Gramsci interpretou os eventos em Turim sob a luz da Revolução Russa e, após ter voltado da reunião, estava convencido de que o momento exigia ação. animado por esse otimismo, escreveu um artigo chamado “La Rivoluzione Contro ‘Il Capitale’” (“A Revolução Contra o ‘Capital’”).

Nesse artigo, Gramsci declarava que “a revolução bolchevique definitivamente era a continuação da revolução geral do povo russo”.

Mais adiante, escreveria Gramsci, que o capital, na Rússia, era “o livro da burguesia e não dos operários”. Pela sua íntima e irresistível força cultural, a revolução dos bolcheviques “era baseada mais em ideologias do que em fatos”. Por essa razão, a Revolução Russa não poderia ser lida seguindo à risca “a letra de Marx”. Gramsci passa a criticar os russos.

De acordo com Gramsci, os revolucionários sob a liderança de Lênin “não eram marxistas” no sentido estrito do termo.

Ainda que não recusassem o “pensamento imanente” de Marx, “renegavam algumas das afirmações do capital” e recusavam-se a tomá-lo como uma “doutrinazinha exterior, cheia de afirmações dogmáticas e frases indiscutíveis”. Gramsci começa então a falar de uma “nova consciência”, tornando os proletários as “testemunhas presentes de um mundo futuro”.

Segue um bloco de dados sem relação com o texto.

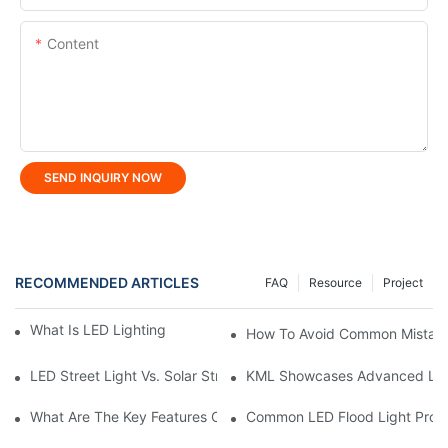
Content
SEND INQUIRY NOW
RECOMMENDED ARTICLES
FAQ
Resource
Project
What Is LED Lighting And How Does It Work?
How To Avoid Common Mistake
LED Street Light Vs. Solar Street Light: Which Is Better?
KML Showcases Advanced LED 
What Are The Key Features Of LED Linear Light?
Common LED Flood Light Prob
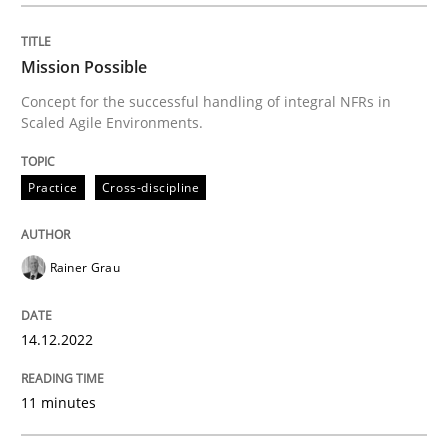
Project Value Delivered
Mission Possible
Concept for the successful handling of integral NFRs in
The True Measure of Requirements Quality.
Scaled Agile Environments.
Practice
Cross-discipline
Written by
Joy Beatty
Candase Hokanson
30. July 2014 · 11 minutes read · 4 Comments
Rainer Grau
READ ARTICLE
14.12.2022
RE Magazine - The community's experie
11 minutes
A source of knowledge with more than 100 articles
Convenient search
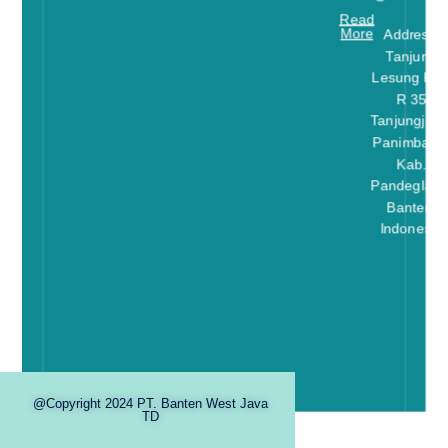
Read
More
Address:
Tanjung
Lesung Kav
R 35
Tanjungjaya
Panimbang
Kab.
Pandeglang
Banten-
Indonesia
@Copyright 2024 PT. Banten West Java
TD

O jovem editor do Il Grido Del Popolo tinha feito um movimento natural de aproximação com a fórmula de Trotsky de revolução permanente. Gramsci viu em Lênin e nos bolcheviques a encarnação de um programa de renovação de uma revolução ininterrupta.

Nos seus Cadernos no Cárcere, Gramsci construiu uma teoria da política na qual a força e o consenso não são elementos separados e na qual o Estado é concebido como “o poder onipresente e invisível de um imperativo categórico”. Ele deu atenção especial para o papel – segundo os comunistas, quase sempre destrutivo – dos intelectuais na vida popular e sobre a importância de avançar no marxismo enquanto visão de mundo integral: não deixar um intelectual falar com o povo.

A Revolução Russa como uma referência histórica e programática para a “emancipação da classe trabalhadora” permaneceu viva na mente de Gramsci até a sua morte. Hoje ela ecoa por meios quase incontáveis.

E por que falar disso agora?

Os deputados que estão no inquérito inconstitucional do Supremo Tribunal Federal (STF) ainda não entenderam que foram usados de exemplo para toda a sociedade e o recado foi claro: não ousem questionar nossas decisões. Só nós podemos decidir o que é melhor para o povo.

Quem se submeter a elas, será para sempre escravo dos revolucionários. Não somos nós quem devemos satisfação de nosso patriotismo, mas os autores desses dois inquéritos inconstitucionais que devem satisfações à sociedade.

São esses tiranetes que precisam explicar ao povo por que soltam Lula, impedem a Polícia Militar de agir contra o crime e o mais grave de tudo isso: por que estão fora da cadeia.